The lockdown buzzwords were ‘reset’ and ‘new normal’. Everything was to be reset, and whatever we reset to would become our new normal. I don’t know what happened to the prophets of the reset movement and the new normal crowd, but they seem to have all disappeared. Most of what we are left with is a far worse-off old normal. The poverty is worse. The household crises are worse.
In his April 2020 Freedom Day address, President Ramaphosa gave what I consider to be one of the most important speeches of his presidency – and most of us missed it. The President called on the nation to build a new economy, a new consciousness and a new society.
When I look around me today, I see no reset. No new economy. No new consciousness and no new society.
After two years of working from home, I fear that a lazy comfort has taken hold of many, and all talk of a reset economy, a new society and a new consciousness has died. The 2021 Local Government Elections ushered new city governments across the country into power. But I fear that the same lazy thinking that existed prior to March 2020 is back in the strategic driver’s seat. And that dashes all hopes of anything new emerging.
I sense that words like inertia, apathy and indolence are returning with a vengeance to dominate businesses and government leadership. What we encounter is verbosity among many leaders, but I have a visceral sense of the vacuous nature of their words. They don’t know how to lead us.

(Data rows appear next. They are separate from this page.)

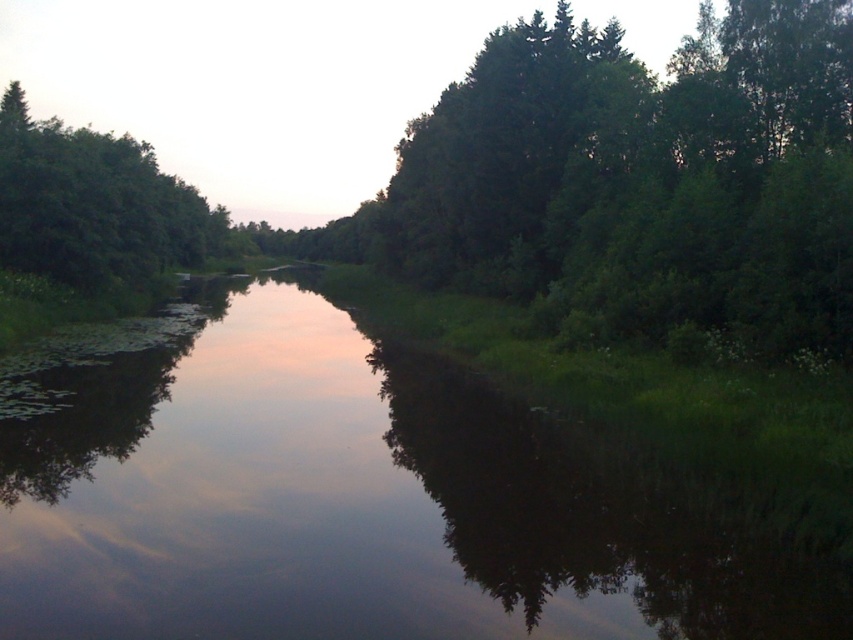 Question: Which point appears farthest from the camera in this image?

Choices:
 (A) (492, 524)
 (B) (119, 208)

Answer: (B)

Question: Does green grassy stream at center have a larger size compared to green leafy tree at left?

Choices:
 (A) yes
 (B) no

Answer: (B)

Question: Observing the image, what is the correct spatial positioning of green grassy stream at center in reference to green leafy tree at left?

Choices:
 (A) above
 (B) below

Answer: (B)

Question: In this image, where is green grassy stream at center located relative to green leafy tree at left?

Choices:
 (A) below
 (B) above

Answer: (A) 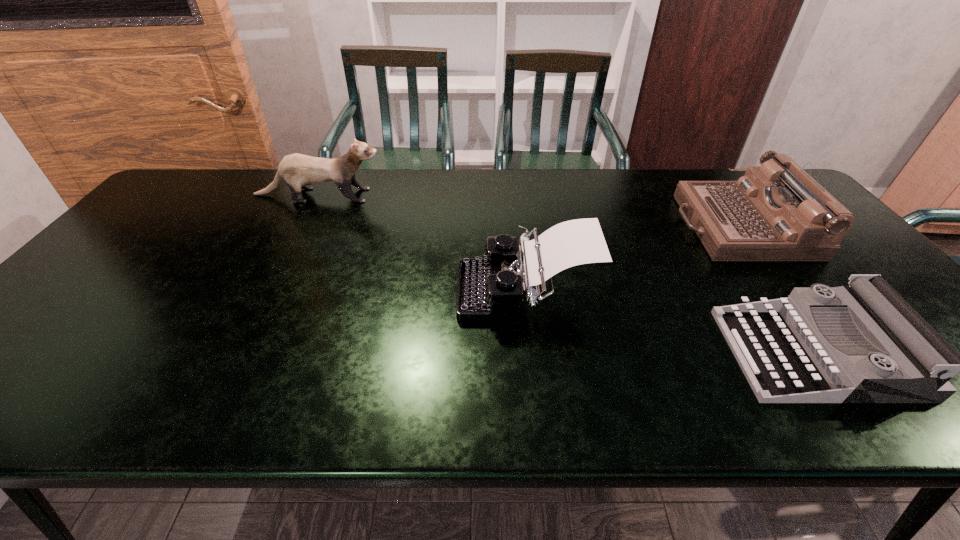 This screenshot has width=960, height=540. I want to click on ferret situated at the far edge, so click(x=297, y=170).

You are a GUI agent. You are given a task and a screenshot of the screen. Output one action in this format:
    pyautogui.click(x=<x>, y=<y>)
    Task: Click on the typewriter that is at the far edge
    The height and width of the screenshot is (540, 960).
    Given the screenshot: What is the action you would take?
    pyautogui.click(x=776, y=212)

This screenshot has height=540, width=960. Identify the location of object that is at the near edge. (786, 358).

The width and height of the screenshot is (960, 540). In order to click on object located in the far right corner section of the desktop in this screenshot , I will do `click(776, 212)`.

Where is `object that is at the near right corner`? The width and height of the screenshot is (960, 540). object that is at the near right corner is located at coordinates (786, 358).

You are a GUI agent. You are given a task and a screenshot of the screen. Output one action in this format:
    pyautogui.click(x=<x>, y=<y>)
    Task: Click on the free space at the far edge of the desktop
    This screenshot has width=960, height=540.
    Given the screenshot: What is the action you would take?
    pyautogui.click(x=680, y=171)

The height and width of the screenshot is (540, 960). I want to click on free space at the near edge of the desktop, so click(x=164, y=389).

You are a GUI agent. You are given a task and a screenshot of the screen. Output one action in this format:
    pyautogui.click(x=<x>, y=<y>)
    Task: Click on the free space at the right edge
    Image resolution: width=960 pixels, height=540 pixels.
    Given the screenshot: What is the action you would take?
    pyautogui.click(x=856, y=266)

What are the coordinates of `vacant space at the far left corner of the desktop` in the screenshot? It's located at (211, 196).

This screenshot has height=540, width=960. In order to click on free spot between the shortest typewriter and the ferret in this screenshot , I will do `click(567, 274)`. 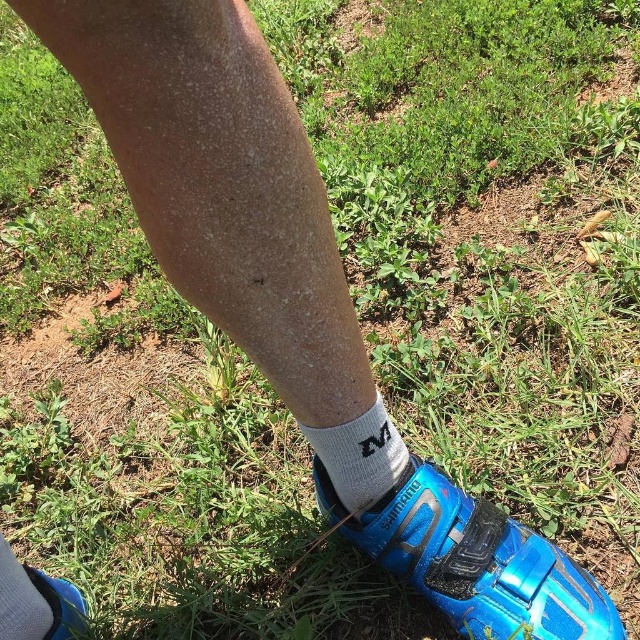 Who is positioned more to the right, white cotton sock at lower center or white cotton sock at lower left?

Positioned to the right is white cotton sock at lower center.

Measure the distance between white cotton sock at lower center and camera.

They are 29.82 inches apart.

Is point (378, 460) positioned after point (4, 602)?

No, it is in front of (4, 602).

You are a GUI agent. You are given a task and a screenshot of the screen. Output one action in this format:
    pyautogui.click(x=<x>, y=<y>)
    Task: Click on the white cotton sock at lower center
    This screenshot has height=640, width=640.
    Given the screenshot: What is the action you would take?
    tap(358, 456)

Does point (328, 520) lie behind point (33, 621)?

Yes, it is.

Image resolution: width=640 pixels, height=640 pixels. What do you see at coordinates (472, 561) in the screenshot? I see `blue matte shoe at lower center` at bounding box center [472, 561].

The height and width of the screenshot is (640, 640). What do you see at coordinates (472, 561) in the screenshot? I see `blue matte shoe at lower center` at bounding box center [472, 561].

You are a GUI agent. You are given a task and a screenshot of the screen. Output one action in this format:
    pyautogui.click(x=<x>, y=<y>)
    Task: Click on the blue matte shoe at lower center
    The height and width of the screenshot is (640, 640).
    Given the screenshot: What is the action you would take?
    pyautogui.click(x=472, y=561)

Who is more forward, (432, 531) or (76, 611)?

Point (432, 531) is more forward.

Between blue matte shoe at lower center and blue matte shoe at lower right, which one appears on the left side from the viewer's perspective?

Positioned to the left is blue matte shoe at lower right.

Which is in front, point (538, 611) or point (70, 582)?

Positioned in front is point (538, 611).

At what (x,y) coordinates should I click in order to perform the action: click on blue matte shoe at lower center. Please return your answer as a coordinate pair (x, y). The width and height of the screenshot is (640, 640). Looking at the image, I should click on 472,561. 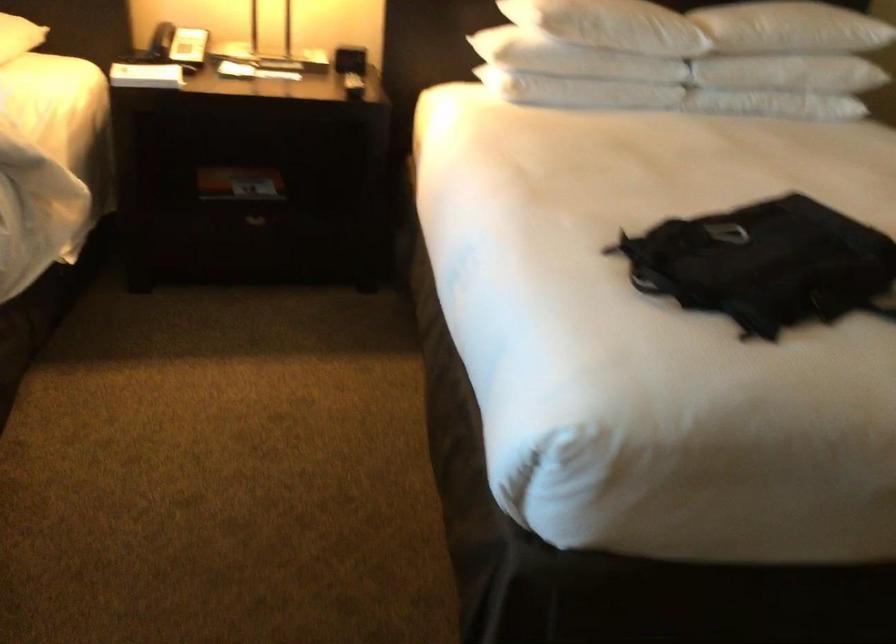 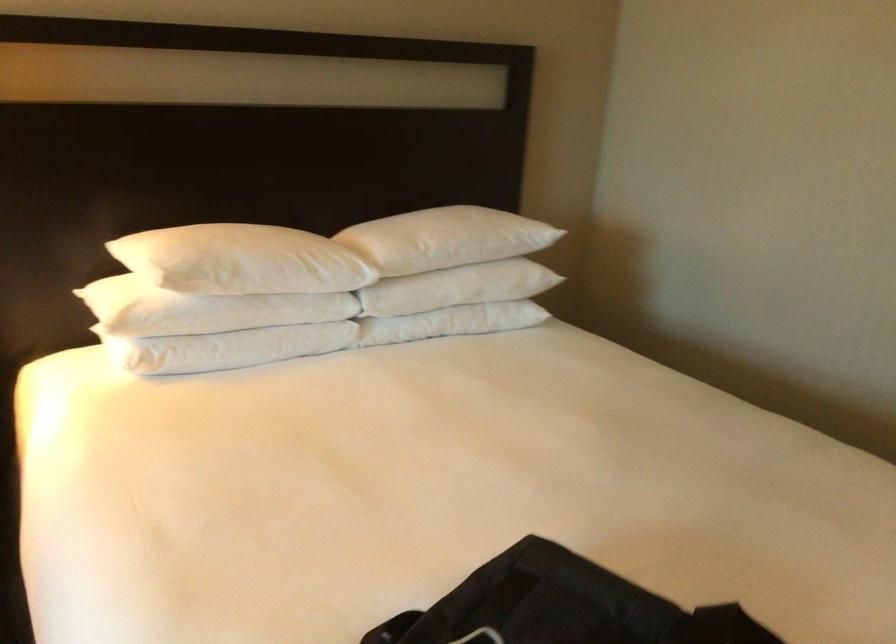 Question: Which direction would the cameraman need to move to produce the second image? Reply with the corresponding letter.

Choices:
 (A) Left
 (B) Right
 (C) Forward
 (D) Backward

Answer: (C) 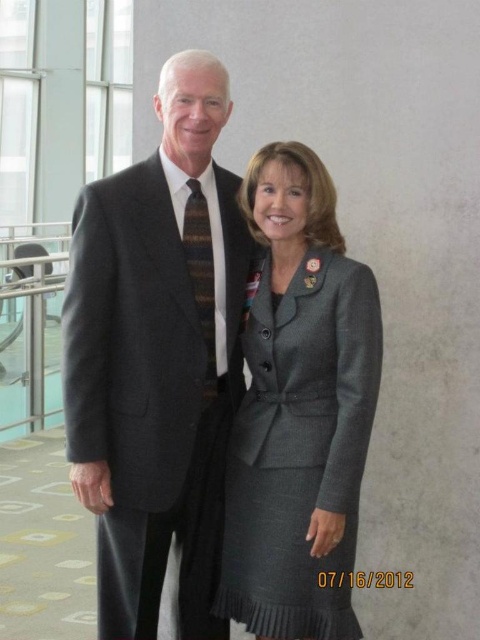 You are a photographer standing at the camera position. You want to take a photo of the two people in the scene. The focus point of your camera is set to point (182, 532). The minimum focus distance of your camera is 3 meters. Will the two people be in focus?

The distance of point (182, 532) from the camera is 3.27 meters, which is beyond the minimum focus distance of 3 meters. Therefore, the two people will be in focus. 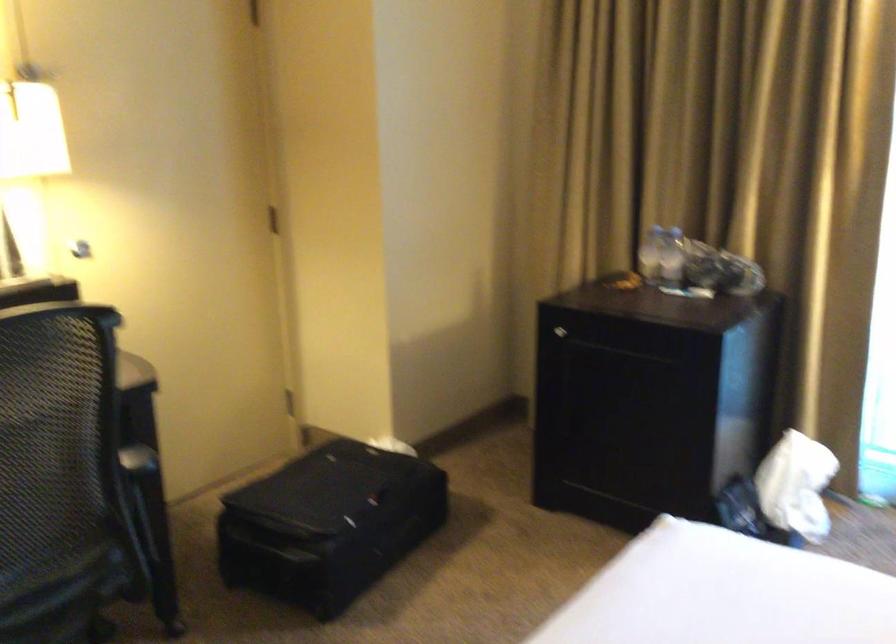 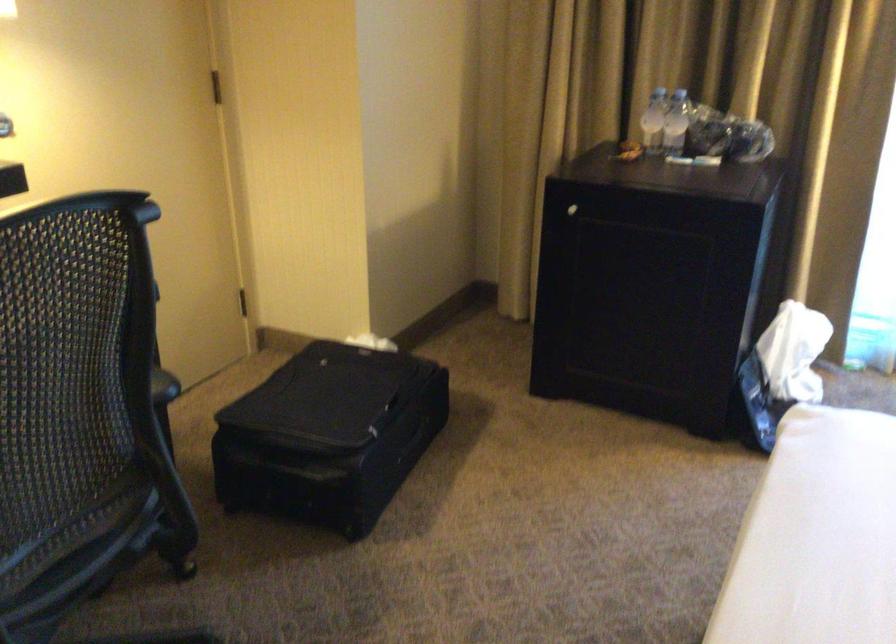 Locate, in the second image, the point that corresponds to (651,254) in the first image.

(653, 120) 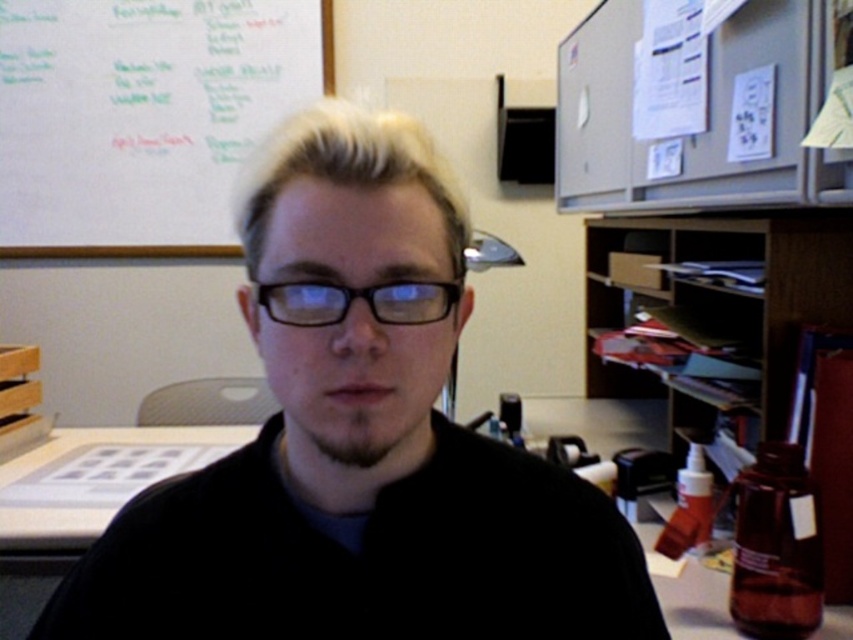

This Trumpian behaviour of having the ‘best words that mean nothing crisis’ is exactly the place to start the awakening of the reset. It’s where all great social resets begin. Go and stand in the middle of Adderley Street and ask yourself: what kind of public open space could this be? Go and stand in Cape Town Central Station and ask: What kind of global transport interchange could this be? Stand in the 500-car parking garage of a city office block and ask: What kind of social housing could this be? Begin with the willingness to imagine. Don’t be scared. Sit in the reception area of the mayor’s office and imagine what that space would sound like if he had a group of volunteer civil society members in his executive suite on a monthly rotational basis as a sounding board to help him think through community issues. Imagine if the Premier had a weekly visit down a local community’s street to chat to them at their front gate and called it ‘stoep talk’. Imagine if working adults in Cape Town gave just R10 a month, and we started ‘The R10 Fund’ and each month it would collect R1 million and every month a different community would get that R1 million to improve an approved education, health and transport infrastructural issue in their community.
Imagine if we stopped being scared by the narratives we have been taught about race and religion, abandoned its fear-mongering, got into a taxi, train or bus, and started talking to other people. Imagine the worlds that would open up. Imagine if every politician would use public transport at least once or twice a week to travel to their offices in the city. There is no reason they can’t use public transport.